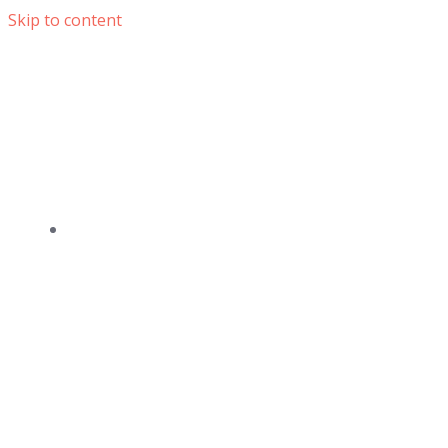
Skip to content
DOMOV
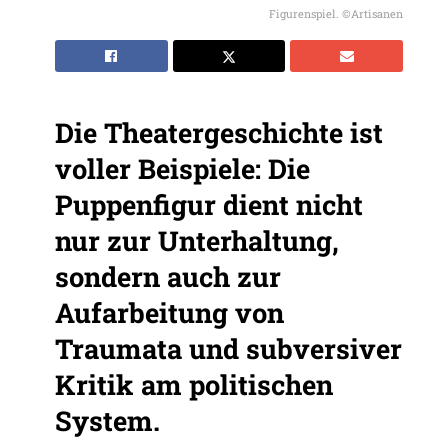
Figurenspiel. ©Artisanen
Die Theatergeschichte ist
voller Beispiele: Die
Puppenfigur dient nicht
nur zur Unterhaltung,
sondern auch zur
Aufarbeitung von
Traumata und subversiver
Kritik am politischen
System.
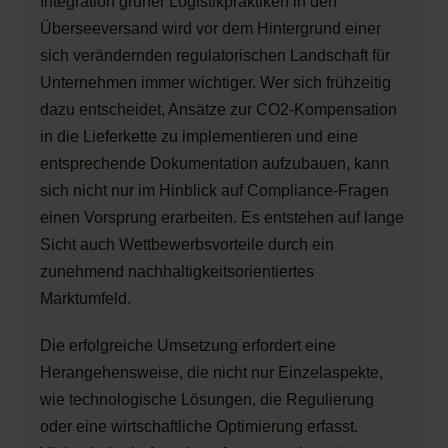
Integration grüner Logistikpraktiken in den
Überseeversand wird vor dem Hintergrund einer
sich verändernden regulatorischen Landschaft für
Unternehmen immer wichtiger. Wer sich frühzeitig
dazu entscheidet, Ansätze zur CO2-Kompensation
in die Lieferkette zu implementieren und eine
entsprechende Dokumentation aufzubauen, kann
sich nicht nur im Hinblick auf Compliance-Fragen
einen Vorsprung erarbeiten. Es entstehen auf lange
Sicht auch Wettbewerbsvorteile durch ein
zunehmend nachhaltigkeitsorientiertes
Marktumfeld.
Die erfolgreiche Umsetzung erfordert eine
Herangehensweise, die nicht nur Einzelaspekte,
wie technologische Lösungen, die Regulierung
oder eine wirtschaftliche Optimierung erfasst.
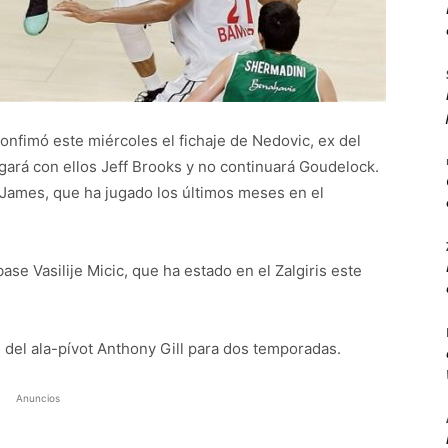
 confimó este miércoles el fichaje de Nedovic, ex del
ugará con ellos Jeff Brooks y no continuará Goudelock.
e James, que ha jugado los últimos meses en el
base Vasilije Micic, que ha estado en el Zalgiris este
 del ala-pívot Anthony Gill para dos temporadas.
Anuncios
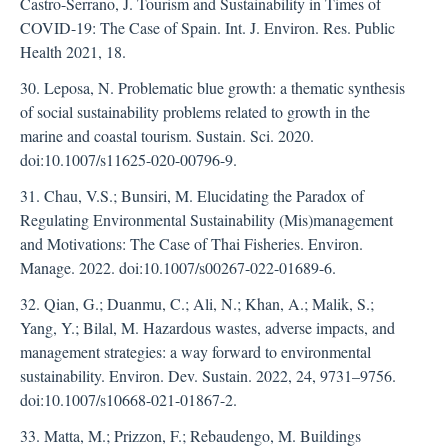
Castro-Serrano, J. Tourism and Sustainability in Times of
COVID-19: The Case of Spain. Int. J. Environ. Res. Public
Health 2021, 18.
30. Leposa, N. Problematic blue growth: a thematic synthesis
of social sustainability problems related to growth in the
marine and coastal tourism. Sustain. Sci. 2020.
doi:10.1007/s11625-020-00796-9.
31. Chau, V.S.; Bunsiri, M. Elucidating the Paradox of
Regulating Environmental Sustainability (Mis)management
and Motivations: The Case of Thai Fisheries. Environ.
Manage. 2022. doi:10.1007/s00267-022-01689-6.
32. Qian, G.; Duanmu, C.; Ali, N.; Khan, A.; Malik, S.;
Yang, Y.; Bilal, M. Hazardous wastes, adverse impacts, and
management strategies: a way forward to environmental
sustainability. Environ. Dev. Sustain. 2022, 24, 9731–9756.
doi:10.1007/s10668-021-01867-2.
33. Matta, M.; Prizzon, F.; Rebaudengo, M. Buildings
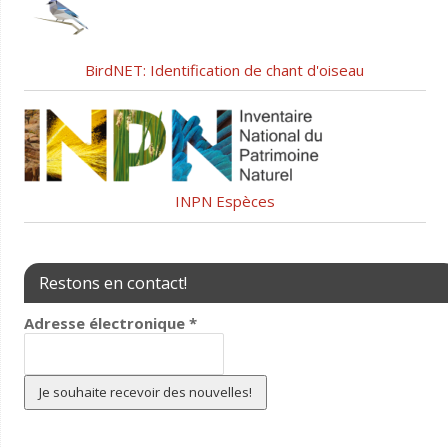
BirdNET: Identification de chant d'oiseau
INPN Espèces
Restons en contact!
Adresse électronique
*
☆ ☆ ☆ ☆ ☆ ☆ ☆
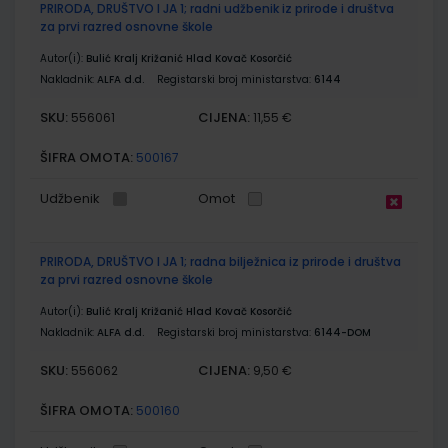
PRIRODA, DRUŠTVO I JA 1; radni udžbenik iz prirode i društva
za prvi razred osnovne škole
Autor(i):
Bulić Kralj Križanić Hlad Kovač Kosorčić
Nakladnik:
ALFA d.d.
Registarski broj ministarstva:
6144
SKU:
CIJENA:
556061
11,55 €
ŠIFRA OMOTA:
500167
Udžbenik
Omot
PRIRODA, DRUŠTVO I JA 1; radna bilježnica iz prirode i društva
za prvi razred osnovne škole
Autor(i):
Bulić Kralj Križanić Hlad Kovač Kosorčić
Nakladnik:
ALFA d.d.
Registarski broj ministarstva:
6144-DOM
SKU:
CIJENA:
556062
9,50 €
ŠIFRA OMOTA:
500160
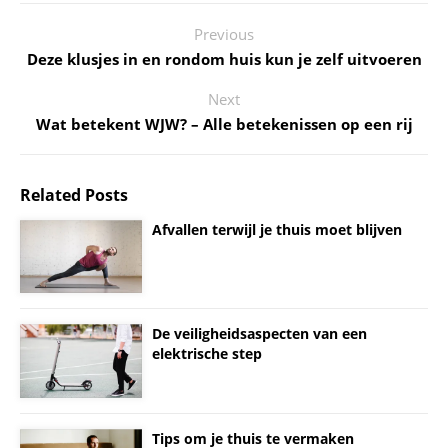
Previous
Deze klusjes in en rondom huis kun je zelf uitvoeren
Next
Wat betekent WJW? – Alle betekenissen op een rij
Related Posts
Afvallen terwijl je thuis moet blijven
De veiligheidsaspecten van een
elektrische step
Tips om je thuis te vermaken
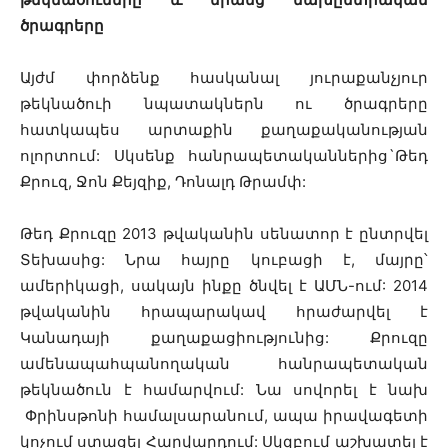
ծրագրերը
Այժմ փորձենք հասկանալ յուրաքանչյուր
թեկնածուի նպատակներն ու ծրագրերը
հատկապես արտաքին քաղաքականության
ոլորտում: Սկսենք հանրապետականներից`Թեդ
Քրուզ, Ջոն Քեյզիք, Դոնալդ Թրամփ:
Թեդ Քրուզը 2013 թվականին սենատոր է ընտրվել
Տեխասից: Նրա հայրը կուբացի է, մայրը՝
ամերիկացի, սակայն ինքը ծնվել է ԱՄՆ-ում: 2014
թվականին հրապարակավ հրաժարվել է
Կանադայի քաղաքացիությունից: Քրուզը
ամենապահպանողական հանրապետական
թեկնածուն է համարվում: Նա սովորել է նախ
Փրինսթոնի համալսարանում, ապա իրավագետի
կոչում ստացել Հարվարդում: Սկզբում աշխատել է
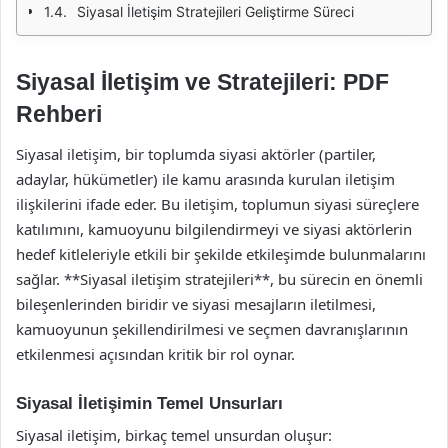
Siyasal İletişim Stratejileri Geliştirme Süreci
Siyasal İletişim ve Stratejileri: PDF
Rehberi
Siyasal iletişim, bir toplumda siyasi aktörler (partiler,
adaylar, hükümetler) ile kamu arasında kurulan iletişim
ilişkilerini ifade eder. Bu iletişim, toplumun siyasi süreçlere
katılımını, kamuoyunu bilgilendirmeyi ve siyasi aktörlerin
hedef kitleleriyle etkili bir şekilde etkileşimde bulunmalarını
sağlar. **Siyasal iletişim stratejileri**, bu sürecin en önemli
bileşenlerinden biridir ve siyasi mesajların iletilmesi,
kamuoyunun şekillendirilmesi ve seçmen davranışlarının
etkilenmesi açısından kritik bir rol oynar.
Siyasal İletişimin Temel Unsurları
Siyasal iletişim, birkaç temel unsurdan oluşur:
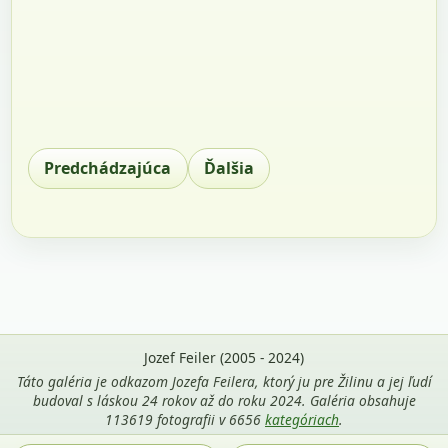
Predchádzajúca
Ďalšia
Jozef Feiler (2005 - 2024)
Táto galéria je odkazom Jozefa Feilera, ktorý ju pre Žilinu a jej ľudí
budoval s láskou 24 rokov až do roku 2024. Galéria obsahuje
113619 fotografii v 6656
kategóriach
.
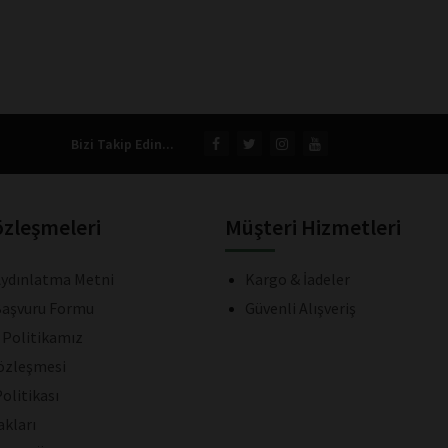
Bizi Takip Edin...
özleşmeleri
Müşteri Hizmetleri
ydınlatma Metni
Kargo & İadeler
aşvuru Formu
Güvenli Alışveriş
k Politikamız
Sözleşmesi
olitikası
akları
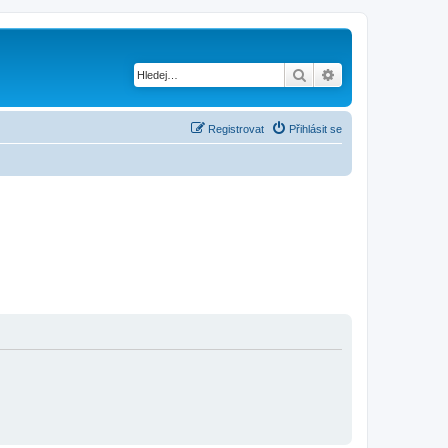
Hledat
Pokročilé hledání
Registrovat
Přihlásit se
☆ ☆ ☆ ☆ ☆ ☆ ☆
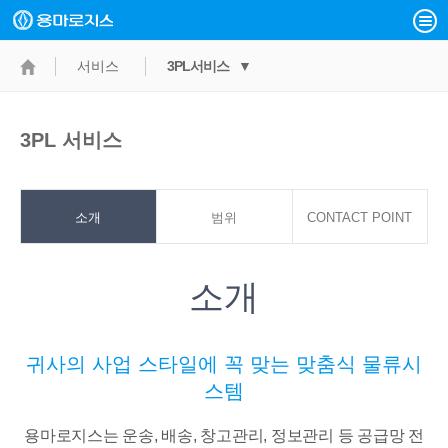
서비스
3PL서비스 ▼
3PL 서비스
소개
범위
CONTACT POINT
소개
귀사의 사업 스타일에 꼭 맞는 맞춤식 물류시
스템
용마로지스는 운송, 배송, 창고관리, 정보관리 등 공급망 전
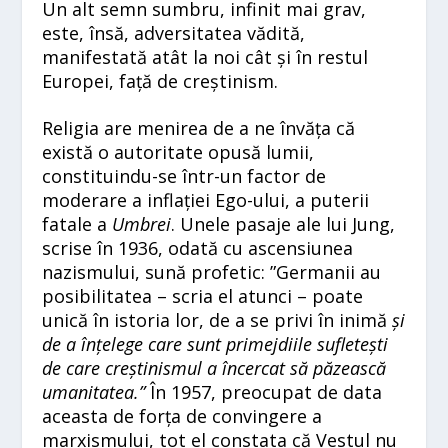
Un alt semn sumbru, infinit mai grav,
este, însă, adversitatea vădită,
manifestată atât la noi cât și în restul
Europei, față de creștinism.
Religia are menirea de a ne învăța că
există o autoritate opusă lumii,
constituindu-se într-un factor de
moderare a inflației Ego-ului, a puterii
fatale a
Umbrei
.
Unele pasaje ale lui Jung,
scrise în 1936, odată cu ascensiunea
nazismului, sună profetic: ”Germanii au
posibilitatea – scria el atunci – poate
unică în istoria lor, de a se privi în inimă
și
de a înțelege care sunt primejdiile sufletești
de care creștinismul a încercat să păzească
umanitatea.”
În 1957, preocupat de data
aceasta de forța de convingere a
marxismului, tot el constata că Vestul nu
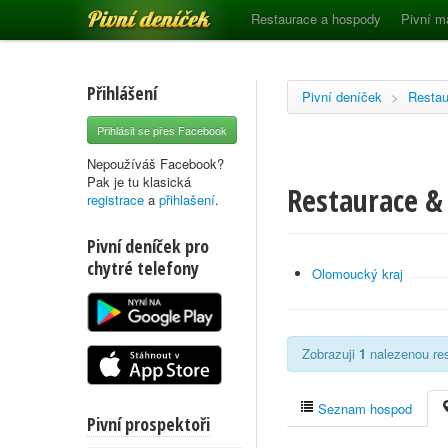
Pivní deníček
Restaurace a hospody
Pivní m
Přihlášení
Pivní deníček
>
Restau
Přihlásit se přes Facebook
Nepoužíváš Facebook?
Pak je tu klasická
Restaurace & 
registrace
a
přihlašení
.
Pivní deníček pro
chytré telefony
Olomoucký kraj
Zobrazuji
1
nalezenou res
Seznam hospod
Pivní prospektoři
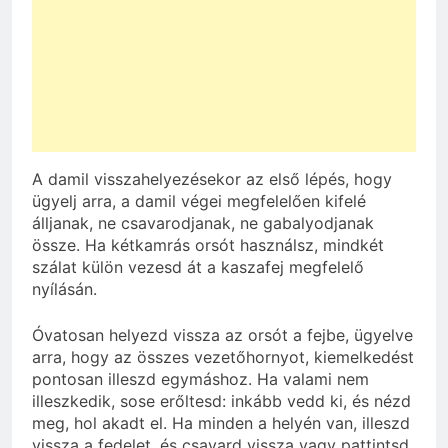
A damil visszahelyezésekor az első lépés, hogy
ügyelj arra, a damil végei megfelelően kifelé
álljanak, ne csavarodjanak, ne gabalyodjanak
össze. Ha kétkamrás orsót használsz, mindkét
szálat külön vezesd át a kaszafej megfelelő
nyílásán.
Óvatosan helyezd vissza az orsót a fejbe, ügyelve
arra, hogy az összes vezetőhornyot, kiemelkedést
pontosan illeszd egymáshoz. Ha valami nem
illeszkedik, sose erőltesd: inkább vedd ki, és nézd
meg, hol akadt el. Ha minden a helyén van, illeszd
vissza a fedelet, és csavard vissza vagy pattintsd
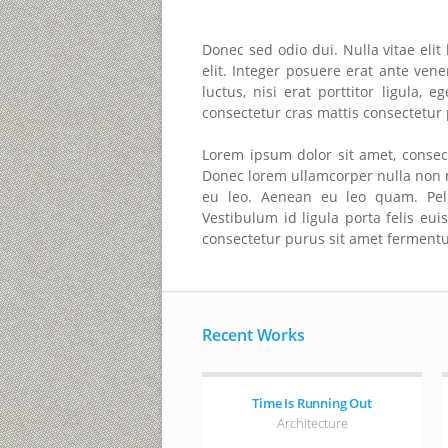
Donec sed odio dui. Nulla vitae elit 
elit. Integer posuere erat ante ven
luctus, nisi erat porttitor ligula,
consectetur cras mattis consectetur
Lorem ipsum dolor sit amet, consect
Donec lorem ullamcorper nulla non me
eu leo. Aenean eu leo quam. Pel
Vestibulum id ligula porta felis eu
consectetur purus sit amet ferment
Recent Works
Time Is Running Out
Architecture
☆ ☆ ☆ ☆ ☆ ☆ ☆
The output is the stretch above from the line with "PRIRODA, DRUŠTVO I JA 1; radna" through the line with "ilişkilerini ifade eder.", copied word for word with both ends kept and every picture dropped.

■ **WRITTEN RESPONSE**:
PRIRODA, DRUŠTVO I JA 1; radna bilježnica iz prirode i društva
za prvi razred osnovne škole
Autor(i):
Bulić Kralj Križanić Hlad Kovač Kosorčić
Nakladnik:
ALFA d.d.
Registarski broj ministarstva:
6144-DOM
SKU:
CIJENA:
556062
9,50 €
ŠIFRA OMOTA:
500160
Previous
Deze klusjes in en rondom huis kun je zelf uitvoeren
Next
Wat betekent WJW? – Alle betekenissen op een rij
Related Posts
Afvallen terwijl je thuis moet blijven
De veiligheidsaspecten van een
elektrische step
Tips om je thuis te vermaken
ծրագրերը
Այժմ փորձենք հասկանալ յուրաքանչյուր
թեկնածուի նպատակներն ու ծրագրերը
հատկապես արտաքին քաղաքականության
ոլորտում: Սկսենք հանրապետականներից`Թեդ
Քրուզ, Ջոն Քեյզիք, Դոնալդ Թրամփ:
Թեդ Քրուզը 2013 թվականին սենատոր է ընտրվել
Տեխասից: Նրա հայրը կուբացի է, մայրը՝
ամերիկացի, սակայն ինքը ծնվել է ԱՄՆ-ում: 2014
թվականին հրապարակավ հրաժարվել է
Կանադայի քաղաքացիությունից: Քրուզը
ամենապահպանողական հանրապետական
թեկնածուն է համարվում: Նա սովորել է նախ
Փրինսթոնի համալսարանում, ապա իրավագետի
կոչում ստացել Հարվարդում: Սկզբում աշխատել է
Siyasal İletişim Stratejileri Geliştirme Süreci
Siyasal İletişim ve Stratejileri: PDF
Rehberi
Siyasal iletişim, bir toplumda siyasi aktörler (partiler,
adaylar, hükümetler) ile kamu arasında kurulan iletişim
ilişkilerini ifade eder. Bu iletişim, toplumun siyasi süreçlere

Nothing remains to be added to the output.